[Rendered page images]
■ ■ ■

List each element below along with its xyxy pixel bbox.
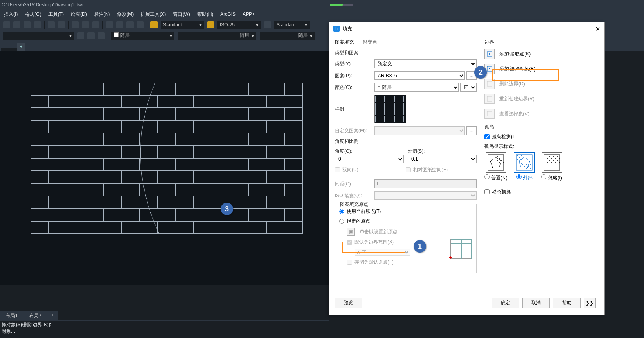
redo-icon[interactable]: [58, 21, 65, 28]
cancel-button[interactable]: 取消: [522, 298, 550, 308]
zoom-window-icon[interactable]: [92, 21, 99, 28]
layer-lock-icon[interactable]: [77, 32, 84, 39]
preview-button[interactable]: 预览: [335, 298, 362, 308]
menu-tools[interactable]: 工具(T): [48, 11, 64, 18]
dialog-title: 填充: [343, 26, 352, 32]
scale-label: 比例(S):: [408, 148, 425, 154]
view-sel-label: 查看选择集(V): [499, 111, 529, 117]
tab-pattern[interactable]: 图案填充: [335, 39, 354, 46]
ok-button[interactable]: 确定: [492, 298, 519, 308]
text-style-icon[interactable]: [150, 21, 158, 28]
help-button[interactable]: 帮助: [553, 298, 581, 308]
undo-icon[interactable]: [48, 21, 55, 28]
type-select[interactable]: 预定义: [374, 59, 477, 68]
menu-dim[interactable]: 标注(N): [94, 11, 110, 18]
match-icon[interactable]: [34, 21, 41, 28]
menu-arcgis[interactable]: ArcGIS: [220, 11, 236, 17]
callout-2: 2: [474, 66, 487, 79]
menu-modify[interactable]: 修改(M): [117, 11, 134, 18]
svg-rect-3: [487, 81, 492, 86]
add-pick-label[interactable]: 添加:拾取点(K): [499, 51, 531, 57]
dyn-preview-checkbox[interactable]: [484, 189, 490, 194]
menu-draw[interactable]: 绘图(D): [71, 11, 87, 18]
new-tab-button[interactable]: +: [17, 43, 25, 51]
table-style-combo[interactable]: Standard▾: [274, 21, 310, 29]
island-ignore-icon[interactable]: [542, 152, 562, 173]
copy-icon[interactable]: [13, 21, 20, 28]
color-combo[interactable]: 随层▾: [111, 32, 174, 40]
scale-select[interactable]: 0.1: [408, 155, 477, 163]
island-outer-radio[interactable]: [516, 174, 522, 179]
layer-off-icon[interactable]: [87, 32, 95, 39]
sample-preview[interactable]: [374, 95, 406, 123]
zoom-icon[interactable]: [82, 21, 89, 28]
highlight-2: [492, 69, 559, 81]
menu-window[interactable]: 窗口(W): [173, 11, 190, 18]
layer-combo[interactable]: ▾: [3, 32, 74, 40]
callout-1: 1: [414, 240, 426, 253]
island-style-label: 孤岛显示样式:: [484, 143, 595, 150]
text-style-combo[interactable]: Standard▾: [161, 21, 204, 29]
island-outer-label: 外部: [523, 175, 533, 181]
lineweight-combo[interactable]: 随层▾: [260, 32, 315, 40]
origin-store-label: 存储为默认原点(F): [354, 259, 393, 266]
doc-tab-drawing1[interactable]: ×: [1, 48, 17, 51]
table-icon[interactable]: [106, 21, 113, 28]
command-line[interactable]: 择对象(S)/删除边界(B)]: 对象...: [0, 320, 329, 338]
pattern-select[interactable]: AR-B816: [374, 71, 465, 80]
pick-origin-icon: ▣: [347, 228, 355, 236]
paper-checkbox: [406, 167, 411, 172]
linetype-combo[interactable]: 随层▾: [178, 32, 256, 40]
origin-preview: [450, 239, 472, 259]
layer-freeze-icon[interactable]: [98, 32, 105, 39]
angle-select[interactable]: 0: [335, 155, 404, 163]
island-normal-icon[interactable]: [486, 152, 506, 173]
section-island-title: 孤岛: [484, 124, 595, 130]
island-detect-checkbox[interactable]: [484, 134, 490, 139]
minimize-button[interactable]: —: [624, 0, 640, 9]
menu-app[interactable]: APP+: [243, 11, 255, 17]
island-ignore-radio[interactable]: [541, 174, 546, 179]
layout-tab-2[interactable]: 布局2: [24, 311, 47, 320]
island-normal-label: 普通(N): [491, 175, 507, 181]
dyn-preview-label: 动态预览: [492, 188, 511, 195]
paper-label: 相对图纸空间(E): [413, 166, 448, 173]
island-detect-label: 孤岛检测(L): [492, 133, 517, 140]
props-icon[interactable]: [137, 21, 144, 28]
callout-3: 3: [221, 203, 233, 215]
pan-icon[interactable]: [72, 21, 79, 28]
custom-select: [374, 126, 465, 135]
dim-style-combo[interactable]: ISO-25▾: [217, 21, 261, 29]
color-swatch-select[interactable]: ☑: [460, 83, 477, 92]
pattern-label: 图案(P):: [335, 72, 374, 79]
origin-spec-radio[interactable]: [339, 219, 344, 224]
island-outer-icon[interactable]: [514, 152, 535, 173]
recreate-label: 重新创建边界(R): [499, 96, 535, 102]
origin-current-radio[interactable]: [339, 209, 344, 214]
section-origin-title: 图案填充原点: [338, 201, 370, 208]
pick-point-icon[interactable]: [484, 49, 495, 59]
cmd-history: 择对象(S)/删除边界(B)]:: [2, 321, 327, 328]
cut-icon[interactable]: [3, 21, 10, 28]
expand-button[interactable]: ❯❯: [584, 298, 596, 308]
menu-insert[interactable]: 插入(I): [4, 11, 18, 18]
menu-format[interactable]: 格式(O): [25, 11, 41, 18]
sample-label: 样例:: [335, 106, 374, 113]
layout-icon[interactable]: [116, 21, 123, 28]
menu-help[interactable]: 帮助(H): [197, 11, 213, 18]
paste-icon[interactable]: [24, 21, 31, 28]
dim-style-icon[interactable]: [207, 21, 214, 28]
menu-ext[interactable]: 扩展工具(X): [141, 11, 166, 18]
layout-tab-1[interactable]: 布局1: [0, 311, 23, 320]
table-style-icon[interactable]: [264, 21, 271, 28]
island-normal-radio[interactable]: [484, 174, 490, 179]
layout2-icon[interactable]: [126, 21, 134, 28]
color-select[interactable]: □ 随层: [374, 83, 459, 92]
tab-gradient[interactable]: 渐变色: [363, 39, 377, 46]
origin-spec-label: 指定的原点: [347, 218, 370, 225]
hatch-dialog: h 填充 ✕ 图案填充 渐变色 类型和图案 类型(Y): 预定义 图案(P): …: [329, 22, 605, 315]
close-button[interactable]: ✕: [595, 25, 600, 33]
cmd-prompt: 对象...: [2, 328, 327, 335]
add-layout-button[interactable]: +: [47, 311, 58, 320]
drawing-canvas[interactable]: [0, 51, 329, 285]
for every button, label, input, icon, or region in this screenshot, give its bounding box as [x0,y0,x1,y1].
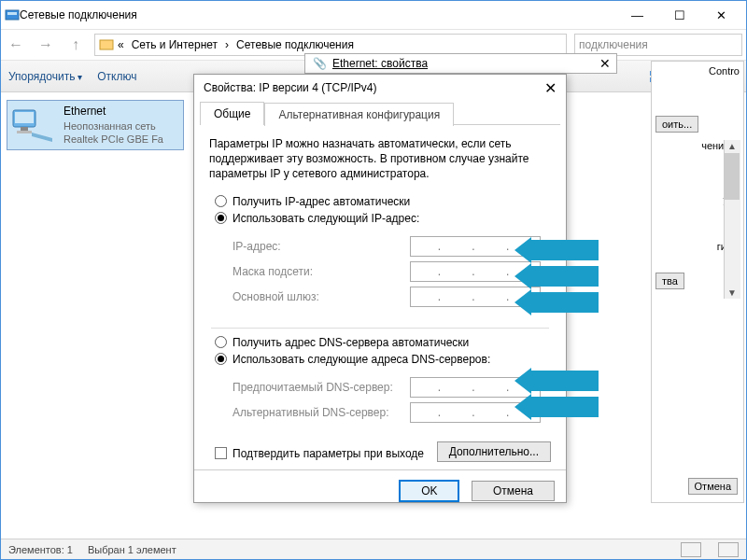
radio-icon [215,353,227,365]
arrow-annotation-gateway [514,292,599,313]
network-connections-window: Сетевые подключения — ☐ ✕ ← → ↑ « Сеть и… [0,0,747,560]
crumb-connections[interactable]: Сетевые подключения [233,38,358,51]
connection-name: Ethernet [63,105,163,119]
arrow-annotation-dns2 [514,397,599,417]
svg-rect-11 [21,127,28,131]
tab-alternate-config[interactable]: Альтернативная конфигурация [264,103,454,126]
ethernet-icon [11,106,56,144]
radio-icon [215,195,227,207]
scroll-down-icon[interactable]: ▼ [727,287,737,298]
close-button[interactable]: ✕ [700,2,742,28]
details-view-icon[interactable] [681,542,701,557]
checkbox-validate[interactable] [215,447,227,459]
forward-icon[interactable]: → [35,34,57,56]
statusbar: Элементов: 1 Выбран 1 элемент [1,539,746,559]
ethernet-props-body-peek: Contro оить... чением: ▲ ▼ уро Ма гии к … [651,61,744,503]
control-panel-icon [99,37,114,52]
label-gateway: Основной шлюз: [233,290,410,303]
label-alternate-dns: Альтернативный DNS-сервер: [233,406,410,419]
radio-ip-manual[interactable]: Использовать следующий IP-адрес: [215,212,551,225]
attachment-icon: 📎 [313,57,327,70]
ethernet-props-title: Ethernet: свойства [332,57,428,70]
configure-button[interactable]: оить... [655,116,698,133]
svg-rect-1 [7,12,17,15]
disable-button[interactable]: Отключ [97,70,136,83]
status-count: Элементов: 1 [8,544,73,555]
organize-menu[interactable]: Упорядочить [8,70,82,83]
radio-dns-manual[interactable]: Использовать следующие адреса DNS-сервер… [215,353,551,366]
ethernet-properties-window: 📎 Ethernet: свойства ✕ [304,53,617,74]
description-text: Параметры IP можно назначать автоматичес… [209,136,551,182]
arrow-annotation-mask [514,266,599,287]
maximize-button[interactable]: ☐ [658,2,700,28]
label-validate: Подтвердить параметры при выходе [233,447,424,460]
svg-rect-2 [100,40,113,49]
icons-view-icon[interactable] [718,542,739,557]
radio-icon [215,336,227,348]
close-icon[interactable]: ✕ [599,56,611,71]
properties-button[interactable]: тва [655,273,684,289]
crumb-network[interactable]: Сеть и Интернет [128,38,221,51]
window-title: Сетевые подключения [20,8,616,21]
tab-general[interactable]: Общие [200,102,264,125]
status-selected: Выбран 1 элемент [88,544,176,555]
titlebar: Сетевые подключения — ☐ ✕ [1,1,746,29]
scroll-up-icon[interactable]: ▲ [727,141,737,151]
advanced-button[interactable]: Дополнительно... [437,441,551,462]
cancel-button-back[interactable]: Отмена [688,478,738,495]
svg-rect-12 [17,131,32,133]
connection-item-ethernet[interactable]: Ethernet Неопознанная сеть Realtek PCIe … [7,100,184,150]
label-ip-address: IP-адрес: [233,240,410,253]
label-subnet-mask: Маска подсети: [233,265,410,278]
radio-dns-auto[interactable]: Получить адрес DNS-сервера автоматически [215,336,551,349]
explorer-icon [5,7,20,22]
minimize-button[interactable]: — [616,2,658,28]
up-icon[interactable]: ↑ [64,34,87,56]
label-preferred-dns: Предпочитаемый DNS-сервер: [233,381,410,394]
dialog-titlebar: Свойства: IP версии 4 (TCP/IPv4) ✕ [194,75,566,101]
ipv4-properties-dialog: Свойства: IP версии 4 (TCP/IPv4) ✕ Общие… [193,74,567,503]
back-icon[interactable]: ← [5,34,27,56]
connection-status: Неопознанная сеть [63,119,163,133]
radio-icon [215,212,227,224]
connection-adapter: Realtek PCIe GBE Fa [63,133,163,146]
arrow-annotation-ip [514,240,599,260]
cancel-button[interactable]: Отмена [472,481,555,501]
component-scrollbar[interactable]: ▲ ▼ [724,140,740,299]
svg-rect-10 [15,112,34,123]
ok-button[interactable]: OK [399,480,459,502]
dialog-title: Свойства: IP версии 4 (TCP/IPv4) [204,81,377,94]
search-placeholder: подключения [579,38,648,51]
radio-ip-auto[interactable]: Получить IP-адрес автоматически [215,195,551,208]
dialog-close-icon[interactable]: ✕ [544,79,557,97]
arrow-annotation-dns1 [514,371,599,391]
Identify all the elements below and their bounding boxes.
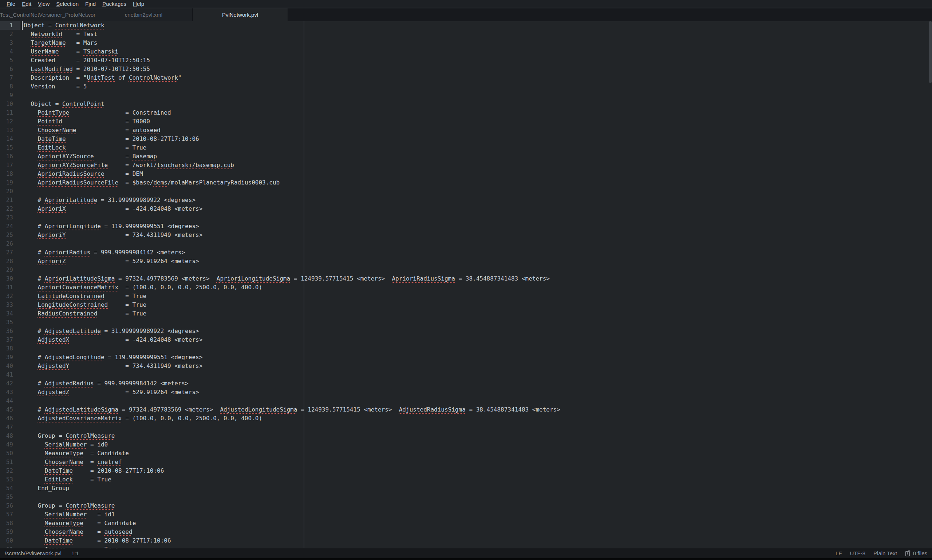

■ ■ ■

Your answer must be the number of lines above that contain the word "оить", stated alone.

2